Après le"oui" du syndicat libéral et le "non" du syndicat socialiste la semaine dernière, le sort du plan social et de transformation de Proximus était dans les mains du syndicat chrétien. Il faut en effet la majorité des deux tiers en commission paritaire, l'organe de concertation sociale au sein de l'entreprise, pour le valider. Dans ce plan social, 1341 travailleurs de Proximus vont perdre leur emploi, avec un nombre de licenciements secs encore inconnu.
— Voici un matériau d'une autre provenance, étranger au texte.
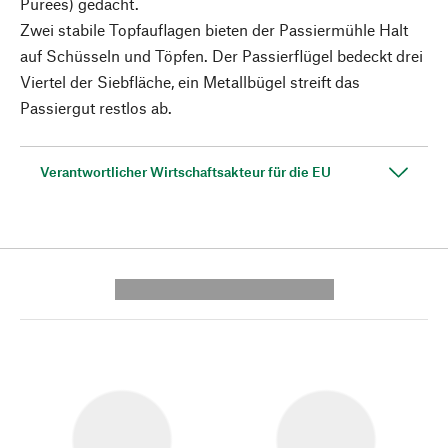
Pürees) gedacht.
Zwei stabile Topfauflagen bieten der Passiermühle Halt
auf Schüsseln und Töpfen. Der Passierflügel bedeckt drei
Viertel der Siebfläche, ein Metallbügel streift das
Passiergut restlos ab.
Verantwortlicher Wirtschaftsakteur für die EU
---------- --------------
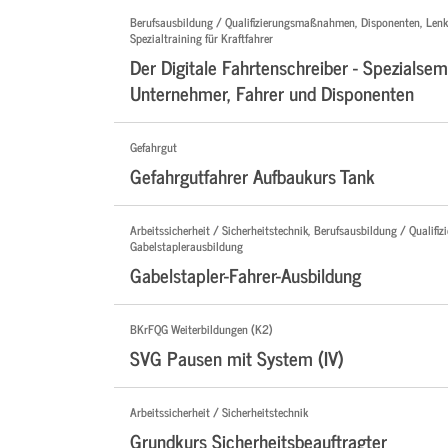
Berufsausbildung / Qualifizierungsmaßnahmen, Disponenten, Lenk-
Spezialtraining für Kraftfahrer
Der Digitale Fahrtenschreiber - Spezialsem
Unternehmer, Fahrer und Disponenten
Gefahrgut
Gefahrgutfahrer Aufbaukurs Tank
Arbeitssicherheit / Sicherheitstechnik, Berufsausbildung / Quali
Gabelstaplerausbildung
Gabelstapler-Fahrer-Ausbildung
BKrFQG Weiterbildungen (K2)
SVG Pausen mit System (IV)
Arbeitssicherheit / Sicherheitstechnik
Grundkurs Sicherheitsbeauftragter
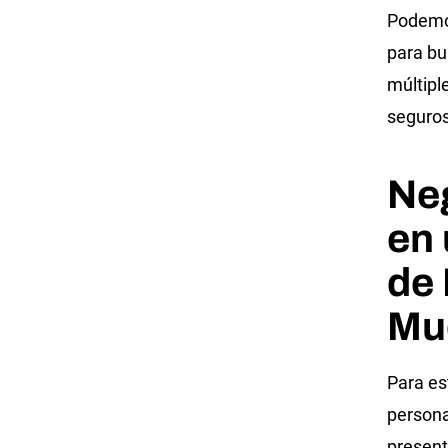
Podemos
para bu
múltipl
seguro
Neg
en 
de
Mu
Para es
persona
present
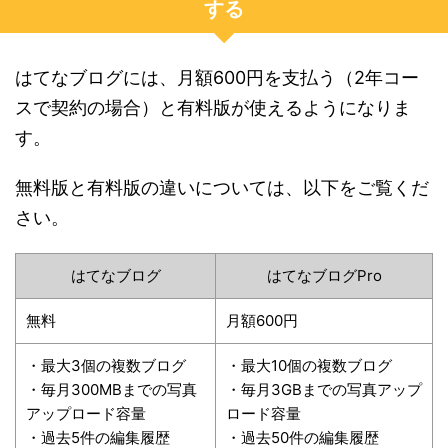
する
はてなブログには、月額600円を支払う（2年コー
スで契約の場合）と有料版が使えるようになりま
す。
無料版と有料版の違いについては、以下をご覧くだ
さい。
はてなブログ
はてなブログPro
無料
月額600円
・最大3個の複数ブログ
・最大10個の複数ブログ
・毎月300MBまでの写真
・毎月3GBまでの写真アップ
アップロード容量
ロード容量
・過去5件の編集履歴
・過去50件の編集履歴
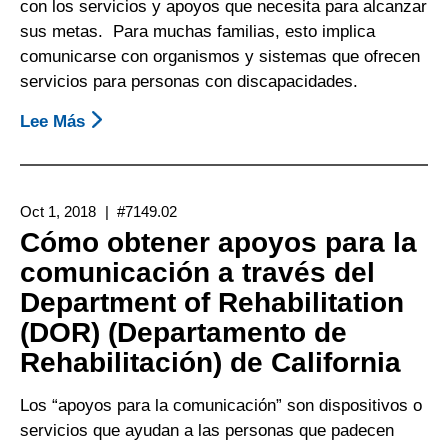
con los servicios y apoyos que necesita para alcanzar
sus metas. Para muchas familias, esto implica
comunicarse con organismos y sistemas que ofrecen
servicios para personas con discapacidades.
Lee Más
Sobre
Quince
Consejos
Para
Oct 1, 2018
#7149.02
Padres
Cómo obtener apoyos para la
Y
comunicación a través del
Familiares
Department of Rehabilitation
Defensores
(DOR) (Departamento de
Rehabilitación) de California
Los “apoyos para la comunicación” son dispositivos o
servicios que ayudan a las personas que padecen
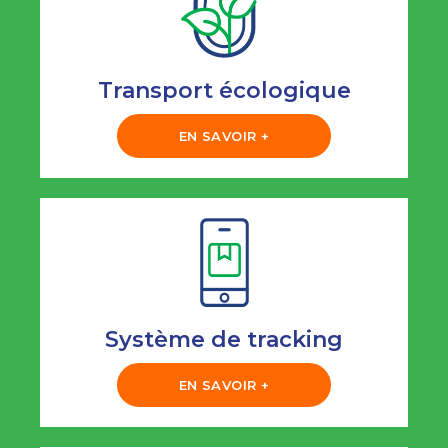
Transport écologique
EN SAVOIR +
Système de tracking
EN SAVOIR +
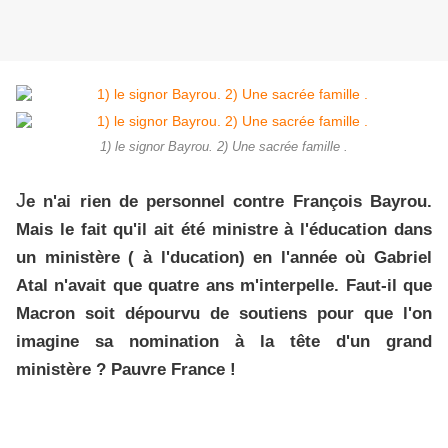
1) le signor Bayrou. 2) Une sacrée famille .
J
e n'ai rien de personnel contre François Bayrou.
Mais le fait qu'il ait été ministre à l'éducation dans
un ministère ( à l'ducation) en l'année où Gabriel
Atal n'avait que quatre ans m'interpelle. Faut-il que
Macron soit dépourvu de soutiens pour que l'on
imagine sa nomination à la tête d'un grand
ministère ? Pauvre France !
Tous les regards étaient donc tournés vers l'ACV-CSC à la commission paritaire extraordinaire organisée ce lundi matin. Les permanents du syndicat chrétien y ont annoncé le résultat du vote de leurs affiliés Proximus sur l'acceptation, ou non, du plan social. "A la majorité simple, ils ont voté en faveur du plan d'accompagnement négocié", indique Stéphane Daussaint, responsable général de la CSC Proximus.

Avec ce "oui" des verts, le plan social est définitivement entériné puisque la majorité des deux tiers est atteinte."Cet avis positif n'entérine toutefois pas le fait que nous reconnaissons l'efficience de ce plan, qui reste avant tout une mesure d'économie", tempère le permanent. "Dans les semaines et les mois à venir, la CSC se préoccupera principalement des conditions et de la charge de travail du personnel restant."
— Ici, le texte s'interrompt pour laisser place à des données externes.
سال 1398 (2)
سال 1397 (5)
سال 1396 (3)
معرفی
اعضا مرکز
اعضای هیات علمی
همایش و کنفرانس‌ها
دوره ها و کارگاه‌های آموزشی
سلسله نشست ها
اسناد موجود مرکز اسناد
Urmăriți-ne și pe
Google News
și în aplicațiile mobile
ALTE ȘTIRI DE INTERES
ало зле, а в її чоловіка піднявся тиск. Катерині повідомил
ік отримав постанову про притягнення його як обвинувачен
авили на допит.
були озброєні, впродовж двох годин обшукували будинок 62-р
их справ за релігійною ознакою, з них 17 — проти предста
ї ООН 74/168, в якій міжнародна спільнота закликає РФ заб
Les départs des travailleurs concernés par la restructuration de Proximus se dérouleront en deux phases. Les premiers départs, naturels non remplacés ainsi que volontaires, auront lieu dès le mois de mars.
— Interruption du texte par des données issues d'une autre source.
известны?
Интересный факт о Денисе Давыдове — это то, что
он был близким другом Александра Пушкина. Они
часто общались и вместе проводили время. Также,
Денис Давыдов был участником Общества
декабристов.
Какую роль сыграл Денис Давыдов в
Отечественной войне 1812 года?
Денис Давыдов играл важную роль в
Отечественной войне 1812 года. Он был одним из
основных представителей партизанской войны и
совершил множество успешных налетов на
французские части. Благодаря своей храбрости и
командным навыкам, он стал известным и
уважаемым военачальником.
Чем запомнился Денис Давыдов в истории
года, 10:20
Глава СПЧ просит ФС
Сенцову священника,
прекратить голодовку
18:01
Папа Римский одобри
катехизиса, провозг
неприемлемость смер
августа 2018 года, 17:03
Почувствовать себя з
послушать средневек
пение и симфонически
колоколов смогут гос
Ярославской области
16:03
"Après cette première phase, la CSC exigera une réelle évaluation de la viabilité de ce plan ainsi que du maintien de la qualité de l'emploi, des conditions de travail et de la qualité des services offert par Proximus", précise Stéphane Daussaint.

Un accord social "du moindre mal"

"Si ce plan se termine avec des licenciements, on se demande toujours où se cache l'actionnaire majoritaire (l'Etat, NdlR) qui, par son plus haut représentant au moment de la sortie du plan, nous avait promis que l'emploi serait la priorité ! Où sont les 'Jobs, jobs, jobs' ? L'Etat belge laisse filer les call-centers de Proximus à Casablanca et, pour la fibre optique, l'entreprise a recours à la sous-traitance, via des indépendants souvent formés par le personnel de Proximus. Derrière tout cela, c'est le personnel qui trinque et les syndicats qui doivent négocier les accords du 'moindre mal'", lance, pour conclure, le permanent CSC.

Action du syndicat socialiste

La CGSP/Acod reste mobilisée puisque quelques dizaines de membres du personnel de Proximus affiliés au syndicat ont mené lundi, devant le siège de l'entreprise à Bruxelles, une action symbolique avant le début de la commission paritaire extraordinaire. Ils arboraient des ballons noirs en guise de protestation mais n'ont pas bloqué l'accès du bâtiment.